Despite this films meandering pacing problems (it often feels like an overlong, aimless Cyndi Lauper video), I would have loved for Vamp to have been a franchise, like the American Pie movies, showcasing douchey-hot frat boys going to vampire run strip clubs all over the country.  Eventually, the series would culminate in an epic, Las Vegas showdown of good and evil where Grace Jones and Gina Gershon battle tete'a'tete - but some things can only live in the dreams of gay boys. 

Tuesday, December 29, 2009

Wednesday, December 23, 2009

I wanna be sedated

"Just because you say you don't want something doesn't mean you don't want it."


Growing up in Massachusetts is great if you’re a fan of racism and homophobia, but it’s not all broken bottles and Dunkin’ Donuts regulars.  A lot of things make me proud to be from Massachusetts: the tall ships and the 1986 Red Sox World Series banner the guy mom was dating gave me that I used to mop up slime after I got over aggressive with my He-Mans, the Gardner Museum and, best of all, our illustrious mental health facilities. 

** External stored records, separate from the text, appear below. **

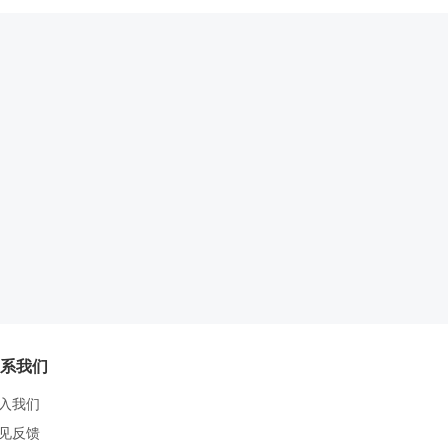
系我们
入我们
见反馈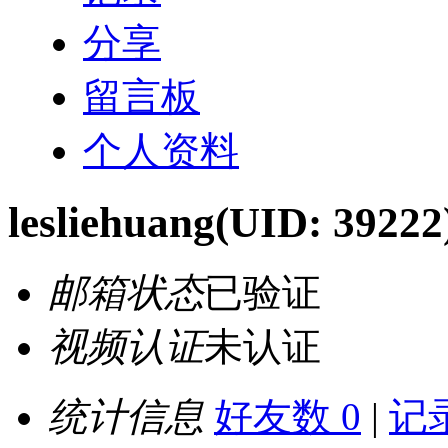
分享
留言板
个人资料
lesliehuang
(UID: 39222
邮箱状态
已验证
视频认证
未认证
统计信息
好友数 0
|
记录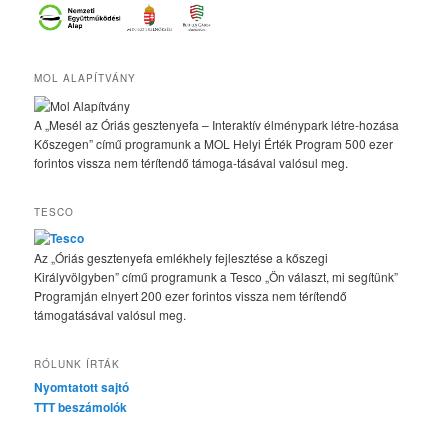
MOL ALAPÍTVÁNY
A „Mesél az Óriás gesztenyefa – Interaktív élménypark létre-hozása
Kőszegen” című programunk a MOL Helyi Érték Program 500 ezer
forintos vissza nem térítendő támoga-tásával valósul meg.
TESCO
Az „Óriás gesztenyefa emlékhely fejlesztése a kőszegi
Királyvölgyben” című programunk a Tesco „Ön választ, mi segítünk”
Programján elnyert 200 ezer forintos vissza nem térítendő
támogatásával valósul meg.
RÓLUNK ÍRTÁK
Nyomtatott sajtó
TTT beszámolók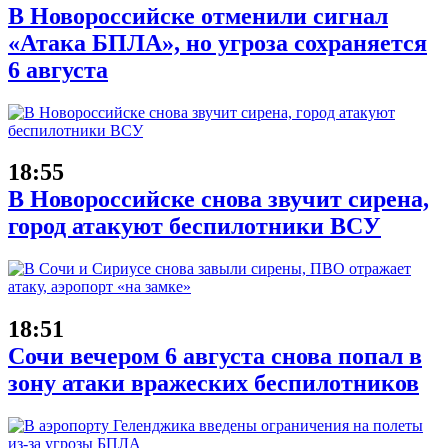
В Новороссийске отменили сигнал
«Атака БПЛА», но угроза сохраняется
6 августа
18:55
В Новороссийске снова звучит сирена,
город атакуют беспилотники ВСУ
18:51
Сочи вечером 6 августа снова попал в
зону атаки вражеских беспилотников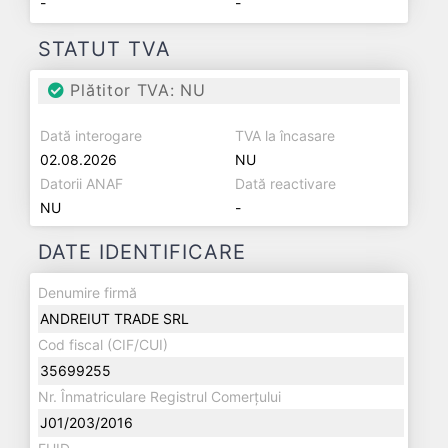
-
-
STATUT TVA
Plătitor TVA: NU
Dată interogare
TVA la încasare
02.08.2026
NU
Datorii ANAF
Dată reactivare
NU
-
DATE IDENTIFICARE
Denumire firmă
ANDREIUT TRADE SRL
Cod fiscal (CIF/CUI)
35699255
Nr. Înmatriculare Registrul Comerțului
J01/203/2016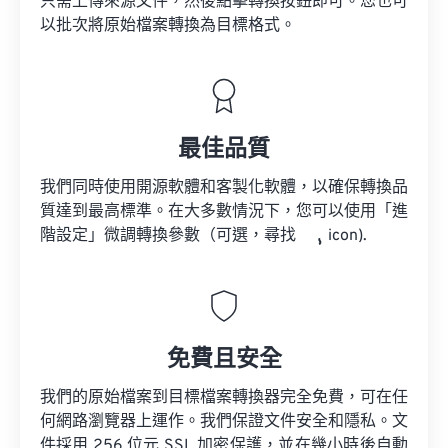
只需上傳來源文件，然後點擊轉換按鈕即可。您也可
以批次將原始檔案轉換為目標格式。
最佳品質
我們同時使用開源軟體和客製化軟體，以確保轉換品
質達到最高標準。在大多數情況下，您可以使用「進
階設定」微調轉換參數（可選，尋找
icon).
免費且安全
我們的原始檔案到目標檔案轉換器完全免費，可在任
何網路瀏覽器上運作。我們保證文件安全和隱私。文
件採用 256 位元 SSL 加密保護，並在幾小時後自動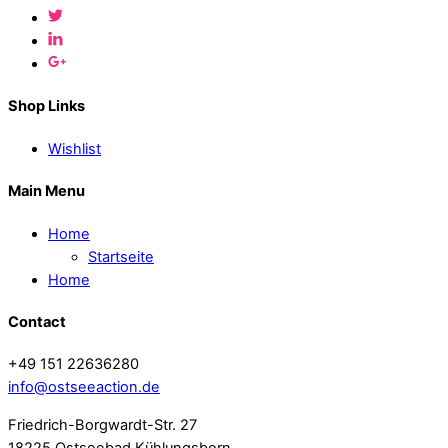
Shop Links
Wishlist
Main Menu
Home
Startseite
Home
Contact
+49 151 22636280
info@ostseeaction.de
Friedrich-Borgwardt-Str. 27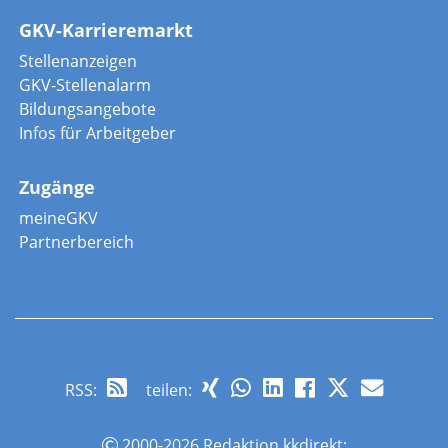
GKV-Karrieremarkt
Stellenanzeigen
GKV-Stellenalarm
Bildungsangebote
Infos für Arbeitgeber
Zugänge
meineGKV
Partnerbereich
RSS
:
teilen:
2000-2026 Redaktion kkdirekt;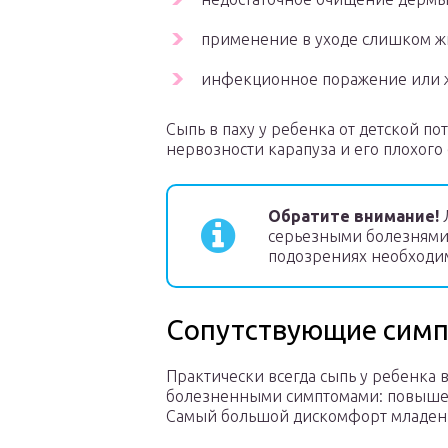
применение в уходе слишком ж
инфекционное поражение или ж
Сыпь в паху у ребенка от детской по
нервозности карапуза и его плохого 
Обратите внимание!
Л
серьезными болезнями,
подозрениях необходим
Сопутствующие сим
Практически всегда сыпь у ребенка 
болезненными симптомами: повышени
Самый большой дискомфорт младенцу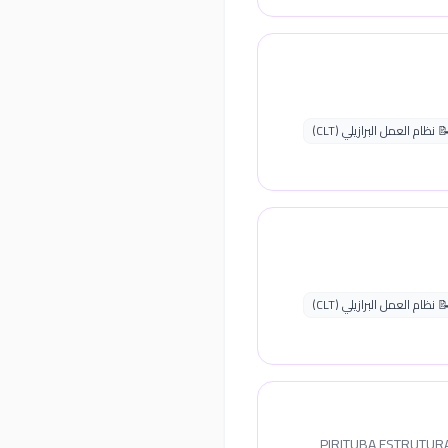
 نظام العمل البرازيلي (CLT)
 نظام العمل البرازيلي (CLT)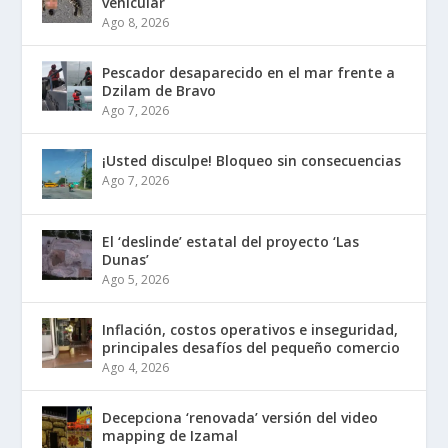
vehicular
Ago 8, 2026
Pescador desaparecido en el mar frente a
Dzilam de Bravo
Ago 7, 2026
¡Usted disculpe! Bloqueo sin consecuencias
Ago 7, 2026
El ‘deslinde’ estatal del proyecto ‘Las
Dunas’
Ago 5, 2026
Inflación, costos operativos e inseguridad,
principales desafíos del pequeño comercio
Ago 4, 2026
Decepciona ‘renovada’ versión del video
mapping de Izamal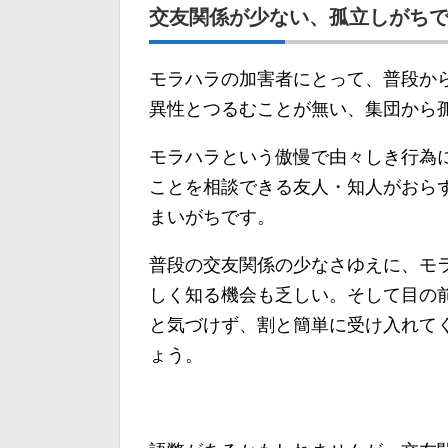
交友関係が少ない、孤立しがち
モラハラの加害者にとって、普段か
異性とつるむことが無い、集団から
モラハラという傲慢で由々しき行為
ことを相談できる友人・知人がおら
まいがちです。
普段の交友関係の少なさゆえに、モ
しく知る機会も乏しい。そして目の
と気づけず、割と簡単に受け入れて
ょう。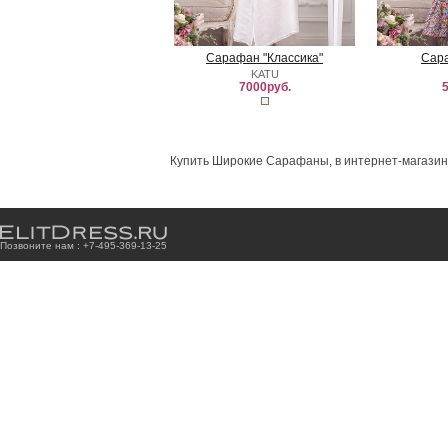
Сарафан "Классика"
Сара
KATU
7000руб.
5
Купить Широкие Сарафаны, в интернет-магазине
Позвоните нам : +7
-4
9
5
-3
6
9
-1
3
-2
5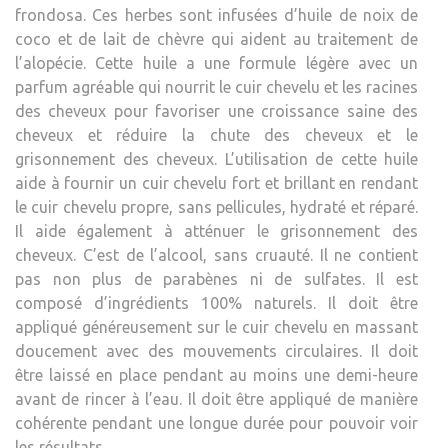
frondosa. Ces herbes sont infusées d’huile de noix de
coco et de lait de chèvre qui aident au traitement de
l’alopécie. Cette huile a une formule légère avec un
parfum agréable qui nourrit le cuir chevelu et les racines
des cheveux pour favoriser une croissance saine des
cheveux et réduire la chute des cheveux et le
grisonnement des cheveux. L’utilisation de cette huile
aide à fournir un cuir chevelu fort et brillant en rendant
le cuir chevelu propre, sans pellicules, hydraté et réparé.
Il aide également à atténuer le grisonnement des
cheveux. C’est de l’alcool, sans cruauté. Il ne contient
pas non plus de parabènes ni de sulfates. Il est
composé d’ingrédients 100% naturels. Il doit être
appliqué généreusement sur le cuir chevelu en massant
doucement avec des mouvements circulaires. Il doit
être laissé en place pendant au moins une demi-heure
avant de rincer à l’eau. Il doit être appliqué de manière
cohérente pendant une longue durée pour pouvoir voir
les résultats.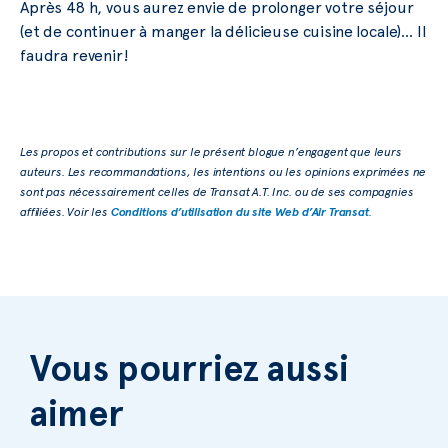
Après 48 h, vous aurez envie de prolonger votre séjour
(et de continuer à manger la délicieuse cuisine locale)… Il
faudra revenir!
Les propos et contributions sur le présent blogue n’engagent que leurs
auteurs. Les recommandations, les intentions ou les opinions exprimées ne
sont pas nécessairement celles de Transat A.T. Inc. ou de ses compagnies
affiliées. Voir les
Conditions d’utilisation du site Web d’Air Transat
.
Vous pourriez aussi
aimer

 I'm getting ahead of myself again...

When I was a little boy, Momma sent me off to Catholic school.  We weren't religious, but she couldn't resist the outfits. She was always at work, leaving me to my own devices and at the mercy of my imagination for days on end.  Couple that with religious imagery and no one gets out alive. Consequently, the Exorcist 3 movie scared the living shit out of me.  
Even in my teen years, if Exorcist 3 even happened to be on cable, I would become incapacitated with terror - too scared to even get off the sofa to turn it off.  I would have to call my best friend, Vanessa, to come over and turn it off and check my closets. This experience was nearly duplicated many years later and, for that, the #2 slot in my FaggotyAss Top 5 Films of the 2000s goes to Session 9 (2002). 


Our buildings in Massachusetts are old, with history and memories of their own.  Exploring what happens when five tough guys have a week to remove asbestos from an abandoned mental hospital, Session 9 is genuinely scary.  Psychological, naturalistic, and full of dread, this movie is the antidote to the shock and gore exploitation of Saw and its ilk.  It’s a horror film built around sound design.   Session 9 demands your attention, never pandering to the lowest common denominator or compensating for a lack of action through aggressive sound jumps and quick cuts.

FaggotyAss pro-tip: Watch this one at night with the lights out and the sound turned way up, but make sure you have a friend on retainer to turn off the TV afterwards! 

Monday, December 21, 2009

Chaos reigns.

"It's not all fucked.  We're gonna be okay."


You don't have to be Jessica Fletcher to assertain from my dissertations that I have a soft spot for dreck.  Thusly, it should come as a surprise that, as I assess the decade past, my top films fall outside the realm of camp and guilty pleasure.  My top three films of the 2000s are actually smart and consistently made!  If we're lucky, every ten years or so a movie comes along that elevates the medium, defies genre, and manages to change the rules of the game for all that proceed it.  One such film claims the number three slot in my FaggotyAss Top 5 Films of the 2000s: Danny Boyle's 28 Days Later (2002).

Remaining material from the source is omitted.